Training and Validating a Treatment Recommender with Partial Verification Evidence
Vishnu Unnikrishnan, Clara Puga, Miro Schleicher, Uli Niemann, Berthod Langguth, Stefan Schoisswohl, Birgit Mazurek, Rilana Cima, Jose Antonio Lopez-Escamez, Dimitris Kikidis, Eleftheria Vellidou, Ruediger Pryss, Winfried Schlee, Myra Spiliopoulou
TL;DR
This work presents TreatmentRecommender, a DSS that ranks treatments by predicted patient improvement using data from a multi-arm RCT where treatment assignment is random, creating missing rationale and verification. It introduces counterfactual treatment verification and a therapy-level ensemble to handle missing evidence and heterogeneous arm data, enabling learning and validation directly from the RCT. Applying the approach to a tinnitus UNITI trial, the authors show that alignment between the recommender’s top choices and actual RCT assignments correlates with higher rates of clinically meaningful THI improvements, supporting the feasibility of deploying DSSs for treatments yet to be clinically deployed. The study provides a principled framework for training and validating AI-driven treatment recommendations when only RCT data are available, and outlines future directions to incorporate confidence, patient matching, and synthetic data to bolster limited evidence.
Abstract
Current clinical decision support systems (DSS) are trained and validated on observational data from the target clinic.

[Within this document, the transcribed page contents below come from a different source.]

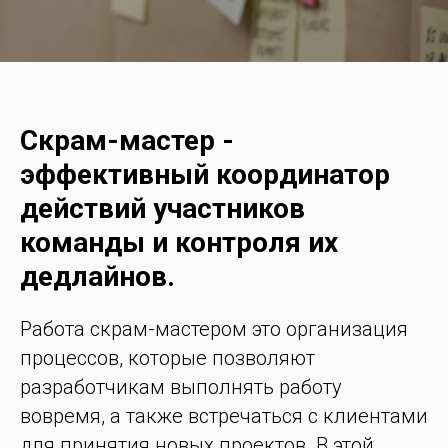
Скрам-мастер -
эффективный координатор
действий участников
команды и контроля их
дедлайнов.
Работа скрам-мастером это организация
процессов, которые позволяют
разработчикам выполнять работу
вовремя, а также встречаться с клиентами
для принятия новых проектов. В этой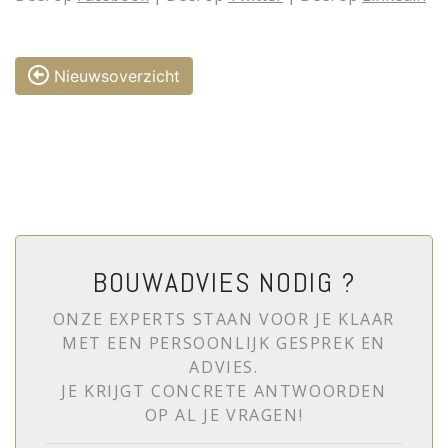
Nieuwsoverzicht
BOUWADVIES NODIG ?
ONZE EXPERTS STAAN VOOR JE KLAAR
MET EEN PERSOONLIJK GESPREK EN
ADVIES.
JE KRIJGT CONCRETE ANTWOORDEN
OP AL JE VRAGEN!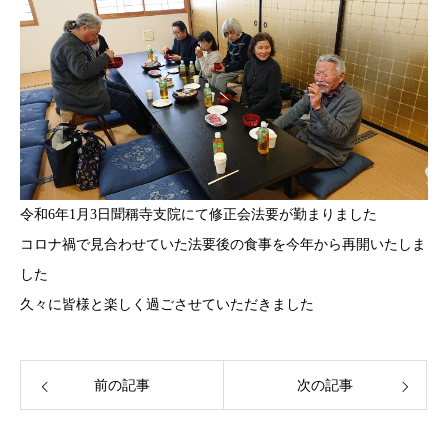
令和6年1月3日聞稱寺支院にて修正会法要が勤まりました
コロナ禍で見合わせていた法要後の食事を今年から再開いたしま
した
久々に皆様と楽しく過ごさせていただきました
前の記事
次の記事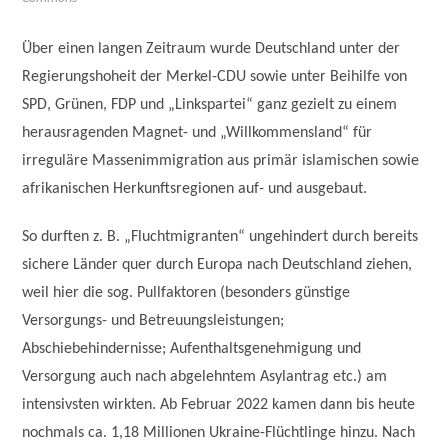
Über einen langen Zeitraum wurde Deutschland unter der
Regierungshoheit der Merkel-CDU sowie unter Beihilfe von
SPD, Grünen, FDP und „Linkspartei“ ganz gezielt zu einem
herausragenden Magnet- und „Willkommensland“ für
irreguläre Massenimmigration aus primär islamischen sowie
afrikanischen Herkunftsregionen auf- und ausgebaut.
So durften z. B. „Fluchtmigranten“ ungehindert durch bereits
sichere Länder quer durch Europa nach Deutschland ziehen,
weil hier die sog. Pullfaktoren (besonders günstige
Versorgungs- und Betreuungsleistungen;
Abschiebehindernisse; Aufenthaltsgenehmigung und
Versorgung auch nach abgelehntem Asylantrag etc.) am
intensivsten wirkten. Ab Februar 2022 kamen dann bis heute
nochmals ca. 1,18 Millionen Ukraine-Flüchtlinge hinzu. Nach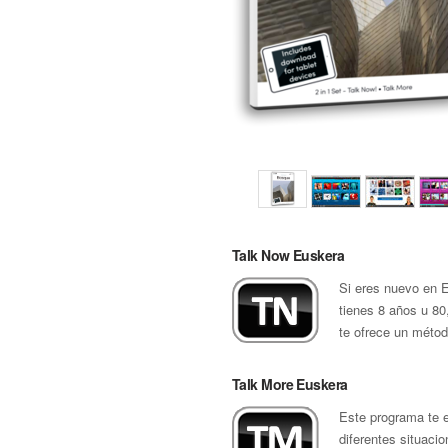
Talk Now Euskera
Si eres nuevo en 
tienes 8 años u 80
te ofrece un métod
Talk More Euskera
Este programa te 
diferentes situaci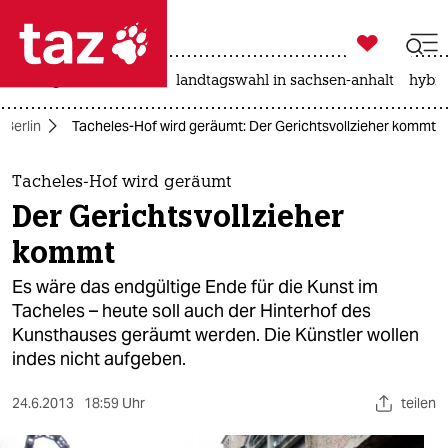

taz zahl ich
niedrigwasser
rente
landtagswahl in sachsen-anhalt
hybri

taz zahl ich
Berlin
Tacheles-Hof wird geräumt: Der Gerichtsvollzieher kommt
taz zahl ich
themen
Tacheles-Hof wird geräumt
Der Gerichtsvollzieher
politik
kommt
öko
Es wäre das endgültige Ende für die Kunst im
Tacheles – heute soll auch der Hinterhof des
gesellschaft
Kunsthauses geräumt werden. Die Künstler wollen
indes nicht aufgeben.
kultur
sport
24.6.2013
18:59 Uhr
teilen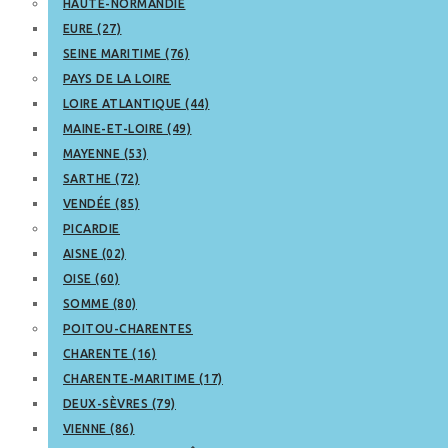
HAUTE-NORMANDIE
EURE (27)
SEINE MARITIME (76)
PAYS DE LA LOIRE
LOIRE ATLANTIQUE (44)
MAINE-ET-LOIRE (49)
MAYENNE (53)
SARTHE (72)
VENDÉE (85)
PICARDIE
AISNE (02)
OISE (60)
SOMME (80)
POITOU-CHARENTES
CHARENTE (16)
CHARENTE-MARITIME (17)
DEUX-SÈVRES (79)
VIENNE (86)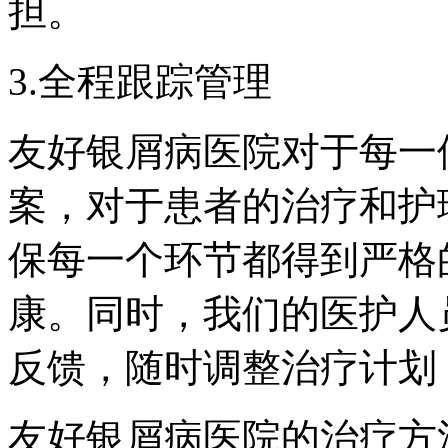
担。
3.全程跟踪管理
友好银屑病医院对于每一
案，对于患者的治疗和护
保每一个环节都得到严格
康。同时，我们的医护人
反馈，随时调整治疗计划
友好银屑病医院的治疗方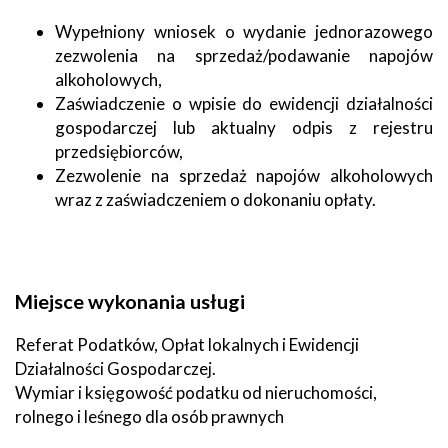
Wypełniony wniosek o wydanie jednorazowego
zezwolenia na sprzedaż/podawanie napojów
alkoholowych,
Zaświadczenie o wpisie do ewidencji działalności
gospodarczej lub aktualny odpis z rejestru
przedsiębiorców,
Zezwolenie na sprzedaż napojów alkoholowych
wraz z zaświadczeniem o dokonaniu opłaty.
Miejsce wykonania usługi
Referat Podatków, Opłat lokalnych i Ewidencji
Działalności Gospodarczej.
Wymiar i księgowość podatku od nieruchomości,
rolnego i leśnego dla osób prawnych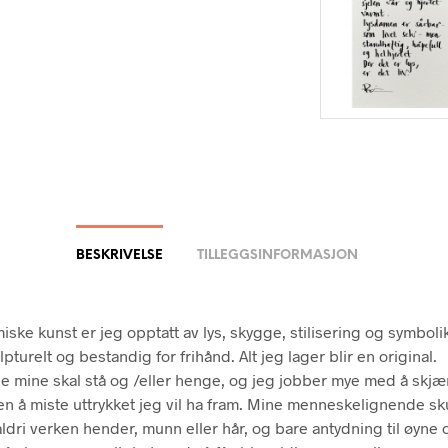
BESKRIVELSE
TILLEGGSINFORMASJON
iske kunst er jeg opptatt av lys, skygge, stilisering og symboli
pturelt og bestandig for frihånd. Alt jeg lager blir en original.
e mine skal stå og /eller henge, og jeg jobber mye med å skjæ
ten å miste uttrykket jeg vil ha fram. Mine menneskelignende sk
 aldri verken hender, munn eller hår, og bare antydning til øyne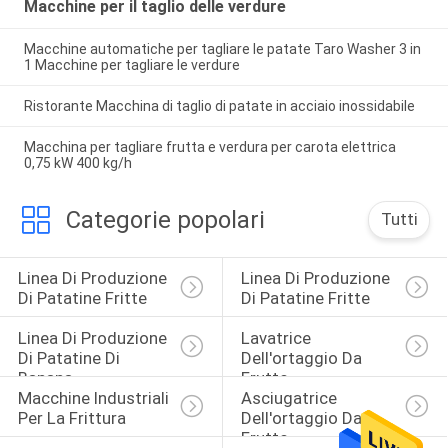
Macchine per il taglio delle verdure
Macchine automatiche per tagliare le patate Taro Washer 3 in
1 Macchine per tagliare le verdure
Ristorante Macchina di taglio di patate in acciaio inossidabile
Macchina per tagliare frutta e verdura per carota elettrica
0,75 kW 400 kg/h
Categorie popolari
Tutti
Linea Di Produzione 
Linea Di Produzione 
Di Patatine Fritte
Di Patatine Fritte
Linea Di Produzione 
Lavatrice 
Di Patatine Di 
Dell'ortaggio Da 
Banana
Frutto
Macchine Industriali 
Asciugatrice 
Per La Frittura
Dell'ortaggio Da 
Frutto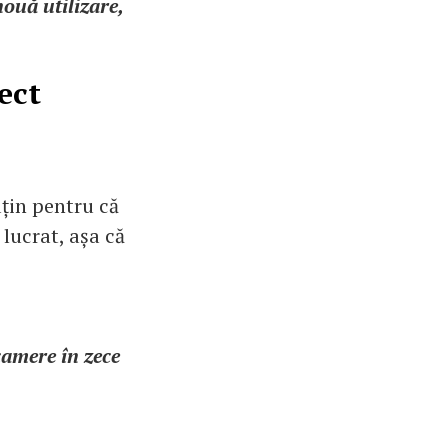
nouă utilizare,
ect
uțin pentru că
lucrat, așa că
amere în zece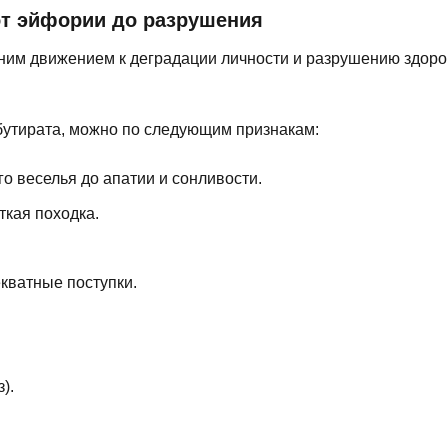
т эйфории до разрушения
нним движением к деградации личности и разрушению здоро
 бутирата, можно по следующим признакам:
о веселья до апатии и сонливости.
кая походка.
кватные поступки.
).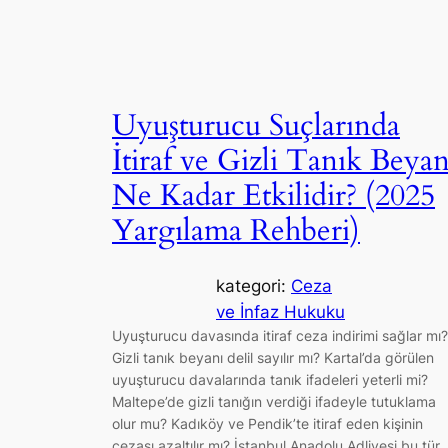
Uyuşturucu Suçlarında
İtiraf ve Gizli Tanık Beyan
Ne Kadar Etkilidir? (2025
Yargılama Rehberi)
kategori:
Ceza
ve İnfaz Hukuku
Uyuşturucu davasında itiraf ceza indirimi sağlar mı?
Gizli tanık beyanı delil sayılır mı? Kartal’da görülen
uyuşturucu davalarında tanık ifadeleri yeterli mi?
Maltepe’de gizli tanığın verdiği ifadeyle tutuklama
olur mu? Kadıköy ve Pendik’te itiraf eden kişinin
cezası azaltılır mı? İstanbul Anadolu Adliyesi bu tür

This is problematic for treatments validated in a randomized clinical trial (RCT), but not yet introduced in any clinic. In this work, we report on a method for training and validating the DSS using the RCT data. The key challenges we address are of missingness -- missing rationale for treatment assignment (the assignment is at random), and missing verification evidence, since the effectiveness of a treatment for a patient can only be verified (ground truth) for treatments what were actually assigned to a patient. We use data from a multi-armed RCT that investigated the effectiveness of single- and combination- treatments for 240+ tinnitus patients recruited and treated in 5 clinical centers. To deal with the 'missing rationale' challenge, we re-model the target variable (outcome) in order to suppress the effect of the randomly-assigned treatment, and control on the effect of treatment in general. Our methods are also robust to missing values in features and with a small number of patients per RCT arm. We deal with 'missing verification evidence' by using counterfactual treatment verification, which compares the effectiveness of the DSS recommendations to the effectiveness of the RCT assignments when they are aligned v/s not aligned. We demonstrate that our approach leverages the RCT data for learning and verification, by showing that the DSS suggests treatments that improve the outcome. The results are limited through the small number of patients per treatment; while our ensemble is designed to mitigate this effect, the predictive performance of the methods is affected by the smallness of the data. We provide a basis for the establishment of decision supporting routines on treatments that have been tested in RCTs but have not yet been deployed clinically.